Characterization of novel dental composite materials with both antibacterial and potential re-mineralizing activities.
Methods:
Chemical curing UDMA : TEGDMA resin (1:1 by weight) was mixed with chlorhexidine diacetate (2.5 wt%), HEMA (10 or 20 wt%) and Bis (2-methacryloxyethyl) phosphate (MEP) (2 or 10 wt%). This was combined with 50 wt% filler consisting of monocalcium phosphate monohydrate : tricalcium phosphate : nano-silica-fused silicon carbide whiskers (1:1:(1 or 4) by weight). Monomer conversion was assessed via Fourier-transform infrared spectroscopy (FTIR). Kinetics of water sorption, chlorhexidine, calcium and phosphate release from set composite discs (10 mm diameter, 1 mm thick) were investigated using gravimetry, UV spectrometry and ion chromatography. Data were analyzed using factorial analysis.
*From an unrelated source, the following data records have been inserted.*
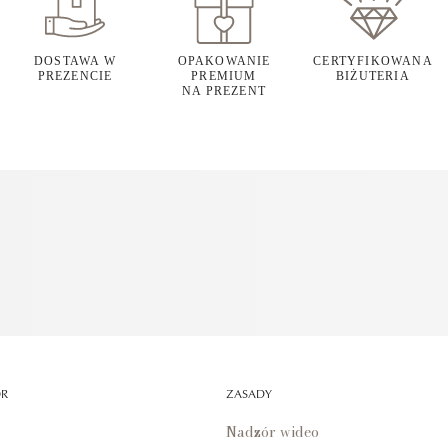
DOSTAWA W
OPAKOWANIE
CERTYFIKOWANA
PREZENCIE
PREMIUM
BIŻUTERIA
NA PREZENT
OR
ZASADY
Nadzór wideo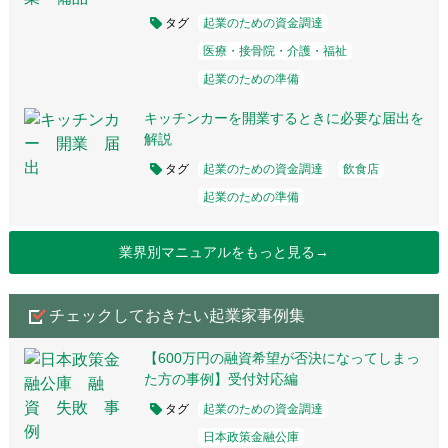
タグ
起業のための資金調達
医療・接骨院・介護・福祉
起業のための準備
キッチンカーを開業するときに必要な届出を
解説
タグ
起業のための資金調達
飲食店
起業のための準備
業界別マニュアルをもっと見る→
チェックしておきたい起業家事例集
【600万円の融資希望が否決になってしまっ
た方の事例】受付対応編
タグ
起業のための資金調達
日本政策金融公庫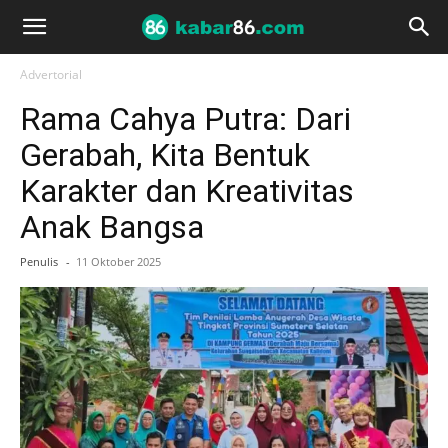
Advertorial
Rama Cahya Putra: Dari
Gerabah, Kita Bentuk
Karakter dan Kreativitas
Anak Bangsa
Penulis
-
11 Oktober 2025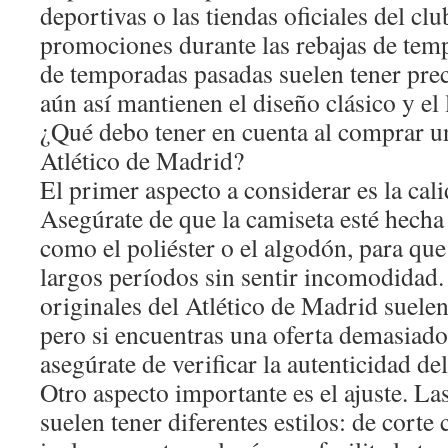
deportivas o las tiendas oficiales del clu
promociones durante las rebajas de tem
de temporadas pasadas suelen tener prec
aún así mantienen el diseño clásico y el
¿Qué debo tener en cuenta al comprar u
Atlético de Madrid?
El primer aspecto a considerar es la cali
Asegúrate de que la camiseta esté hecha
como el poliéster o el algodón, para que
largos períodos sin sentir incomodidad.
originales del Atlético de Madrid suelen
pero si encuentras una oferta demasiado 
asegúrate de verificar la autenticidad de
Otro aspecto importante es el ajuste. La
suelen tener diferentes estilos: de corte 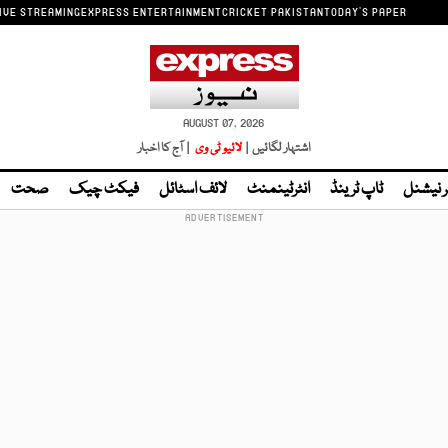
IVE STREAMING
EXPRESS ENTERTAINMENT
CRICKET PAKISTAN
TODAY'S PAPER
AUGUST 07, 2026
اشتہار لگائیں |
لائیو ٹی وی
| آج کا اخبار
ر نیشنل
ٹاپ ٹرینڈ
انٹرٹینمنٹ
لائف اسٹائل
فیکٹ چیک
صحت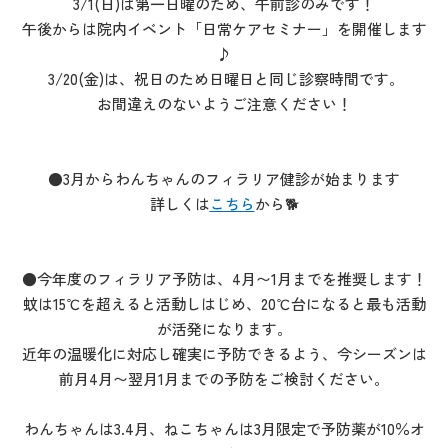
3/1(日)は第一日曜のため、午前診のみです！
午後からは院内イベント「日常ケアセミナー」を開催します
♪
3/20(金)は、祝日のため日曜日と同じ診察時間です。
お間違えのないようご注意ください！
●3月からわんちゃんのフィラリア健診が始まります
詳しくは
こちら
から🐕
●今年度のフィラリア予防は、4月〜1月までを推奨します！
蚊は15℃を超えると活動しはじめ、20℃台になると最も活動
が活発になります。
近年の温暖化に対応し確実に予防できるよう、今シーズンは
前月4月〜翌月1月までの予防をご検討ください。
わんちゃんは3.4月、ねこちゃんは3月限定で予防薬が10％オ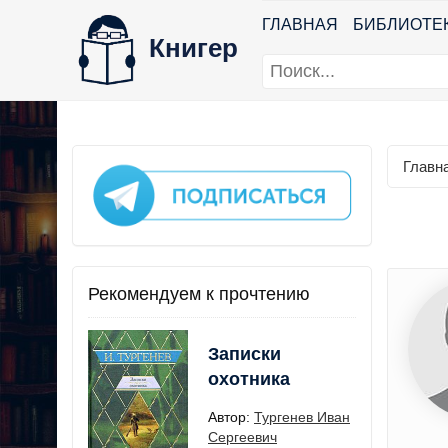
ГЛАВНАЯ
БИБЛИОТЕ
Книгер
Главн
Рекомендуем к прочтению
Записки
охотника
Автор:
Тургенев Иван
Сергеевич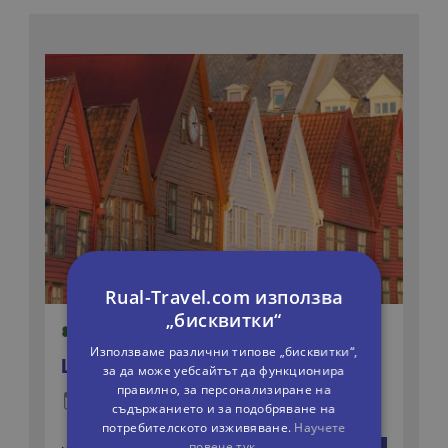
Rual-Travel.com използва
„бисквитки“
Използваме различни типове „бисквитки“,
ЦЯЛА СКАНДИНАВИЯ С БЕРГЕН
за да може уебсайтът да функционира
правилно, за персонализиране на
15 дни
Автобусна
съдържанието и за подобряване на
потребителското изживяване.
Научете
1306 €
повече тук.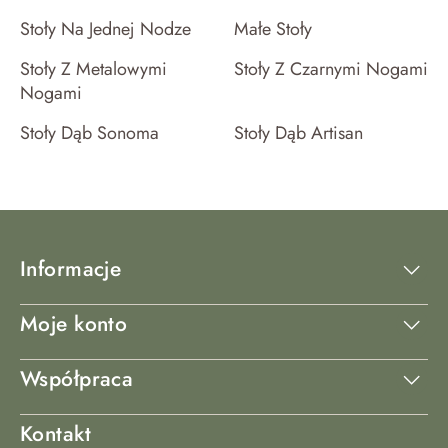
Stoły Na Jednej Nodze
Małe Stoły
Stoły Z Metalowymi
Stoły Z Czarnymi Nogami
Nogami
Stoły Dąb Sonoma
Stoły Dąb Artisan
Informacje
Moje konto
Współpraca
Kontakt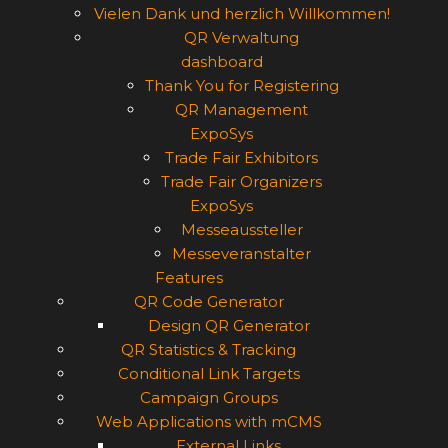
Vielen Dank und herzlich Willkommen!
QR Verwaltung
dashboard
Thank You for Registering
QR Management
ExpoSys
Trade Fair Exhibitors
Trade Fair Organizers
ExpoSys
Messeaussteller
Messeveranstalter
Features
QR Code Generator
Design QR Generator
QR Statistics & Tracking
Conditional Link Targets
Campaign Groups
Web Applications with mCMS
External Links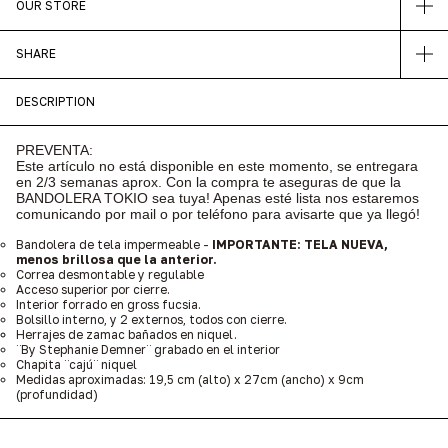
OUR STORE
SHARE
DESCRIPTION
PREVENTA:
Este artículo no está disponible en este momento, se entregara
en 2/3 semanas aprox. Con la compra te aseguras de que la
BANDOLERA TOKIO sea tuya! Apenas esté lista nos estaremos
comunicando por mail o por teléfono para avisarte que ya llegó!
Bandolera de tela impermeable -
IMPORTANTE: TELA NUEVA,
menos brillosa que la anterior.
Correa desmontable y regulable
Acceso superior por cierre.
Interior forrado en gross fucsia.
Bolsillo interno, y 2 externos, todos con cierre.
Herrajes de zamac
bañados en niquel.
¨By Stephanie Demner¨ grabado en el interior
Chapita ¨cajú¨ niquel
Medidas aproximadas: 19,5 cm (alto) x 27cm (ancho) x 9cm
(profundidad)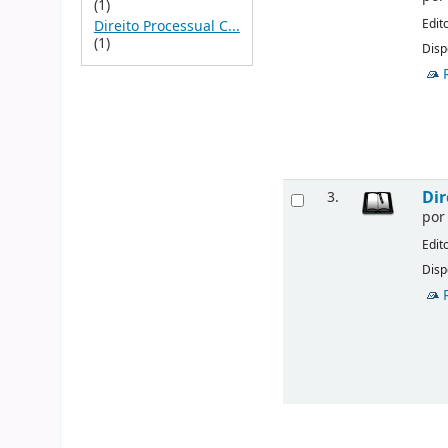
(1)
Edit
Direito Processual C...
(1)
Disp
Dir
3.
po
Edit
Disp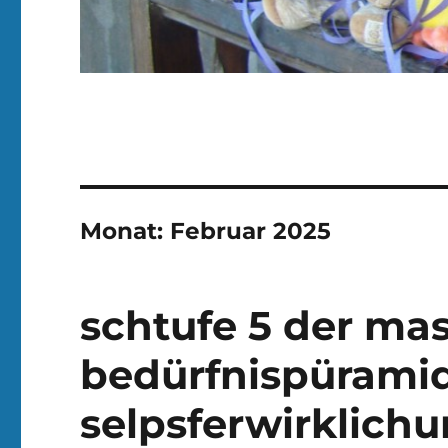
Monat:
Februar 2025
schtufe 5 der ma
bedürfnispüramid
selpsferwirklich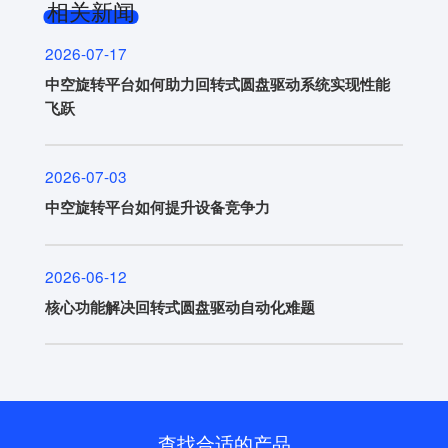
相关新闻
2026-07-17
中空旋转平台如何助力回转式圆盘驱动系统实现性能
飞跃
2026-07-03
中空旋转平台如何提升设备竞争力
2026-06-12
核心功能解决回转式圆盘驱动自动化难题
查找合适的产品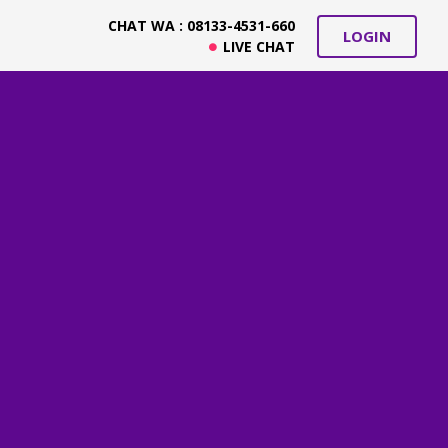
CHAT WA : 08133-4531-660
LOGIN
LIVE CHAT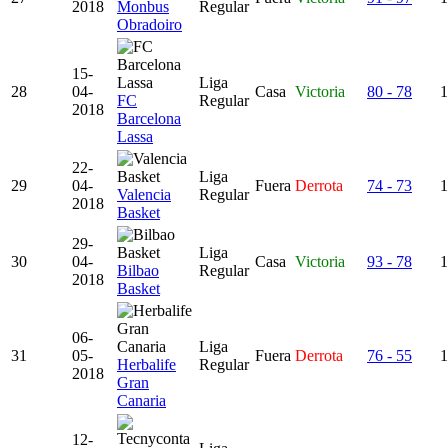
2018
Monbus
Regular
Obradoiro
15-
Liga
28
04-
Casa
Victoria
80 - 78
1
FC
Regular
2018
Barcelona
Lassa
22-
Liga
29
04-
Fuera
Derrota
74 - 73
1
Valencia
Regular
2018
Basket
29-
Liga
30
04-
Casa
Victoria
93 - 78
1
Bilbao
Regular
2018
Basket
06-
Liga
31
05-
Fuera
Derrota
76 - 55
1
Herbalife
Regular
2018
Gran
Canaria
12-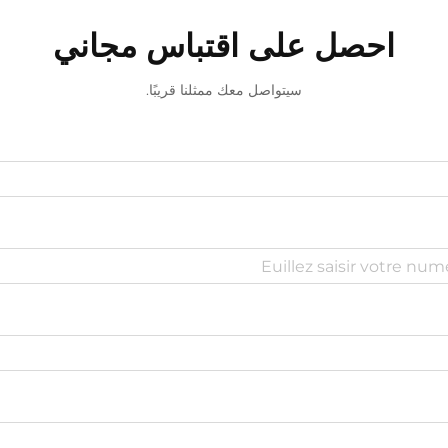
احصل على اقتباس مجاني
سيتواصل معك ممثلنا قريبًا.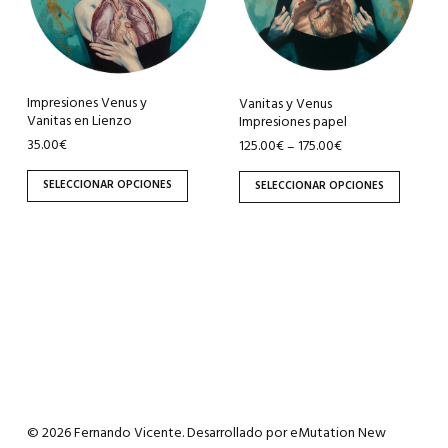
variantes.
variantes.
Las
Las
opciones
opciones
se
se
pueden
pueden
Impresiones Venus y
Vanitas y Venus
Vanitas en Lienzo
Impresiones papel
elegir
elegir
35.00
€
125.00
€
175.00
€
–
en
en
la
la
SELECCIONAR OPCIONES
SELECCIONAR OPCIONES
página
página
de
de
producto
producto
© 2026 Fernando Vicente. Desarrollado por
eMutation New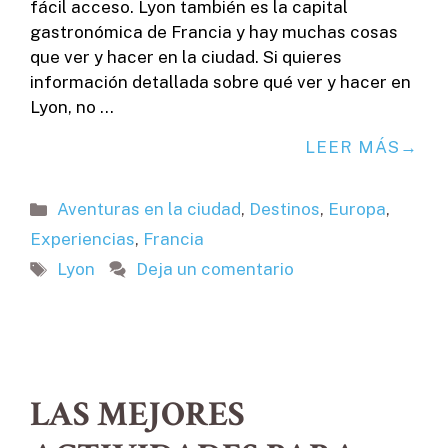
fácil acceso. Lyon también es la capital
gastronómica de Francia y hay muchas cosas
que ver y hacer en la ciudad. Si quieres
información detallada sobre qué ver y hacer en
Lyon, no …
LEER MÁS
Categorías
Aventuras en la ciudad
,
Destinos
,
Europa
,
Experiencias
,
Francia
Etiquetas
Lyon
Deja un comentario
LAS MEJORES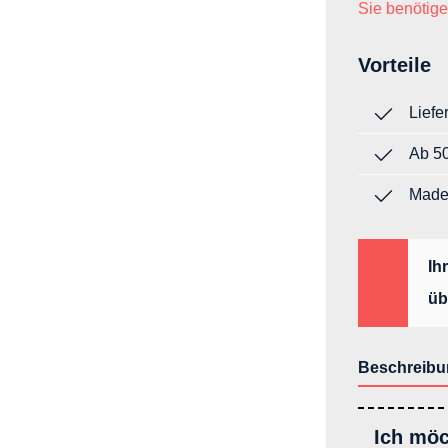
Sie benötige
Vorteile
Liefe
Ab 50
Made
Ih
üb
Beschreibu
Ich möc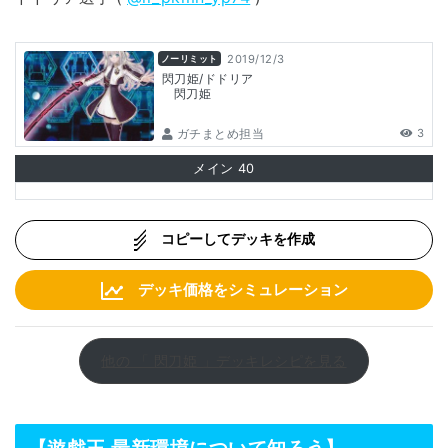
2019/12/3
ノーリミット
閃刀姫/ドドリア
閃刀姫
ガチまとめ担当
3
メイン
40
コピーしてデッキを作成
デッキ価格をシミュレーション
他の 「 閃刀姫 」デッキレシピを見る
【遊戯王 最新環境について知ろう】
Antibacterial action was quantified using agar diffusion tests and a constant-depth film-fermentor.
Results:
Raising whiskers mass fraction decreased average degree of monomer conversion from 96±3 to 76±5 %. Furthermore, raised whiskers fraction reduced average maximum water sorption (at 4 weeks) and chlorhexidine release (at 6 weeks) from 4±1 and 42±3 wt% (mean±95% C.I.) to 2±0.4 and 30±2 wt%. Reducing HEMA mass fraction also decreased these properties from 3.5±0.5 and 40±2 to 2±0.5 and 35±2 wt%. Calcium and phosphate release (at 2 weeks) also decreased upon raising whiskers or reducing HEMA percentage. Increasing MEP wt% reduced levels of calcium ions release from 0.7±0.2 to 0.4±0.1 mmol/l. Formulations with faster chlorhexidine release exhibited more effective antibacterial action.
Conclusion:
Novel composites with high monomer conversion levels that subsequently release both antibacterial chlorhexidine and Calcium and Phosphate ions have been produced. Factors likely to raise mechanical properties, however, such as reduced monomer hydrophilicity and water sorption or raised reinforcing silicon carbide whiskers and MEP levels tend to reduce release kinetics of active ingredients.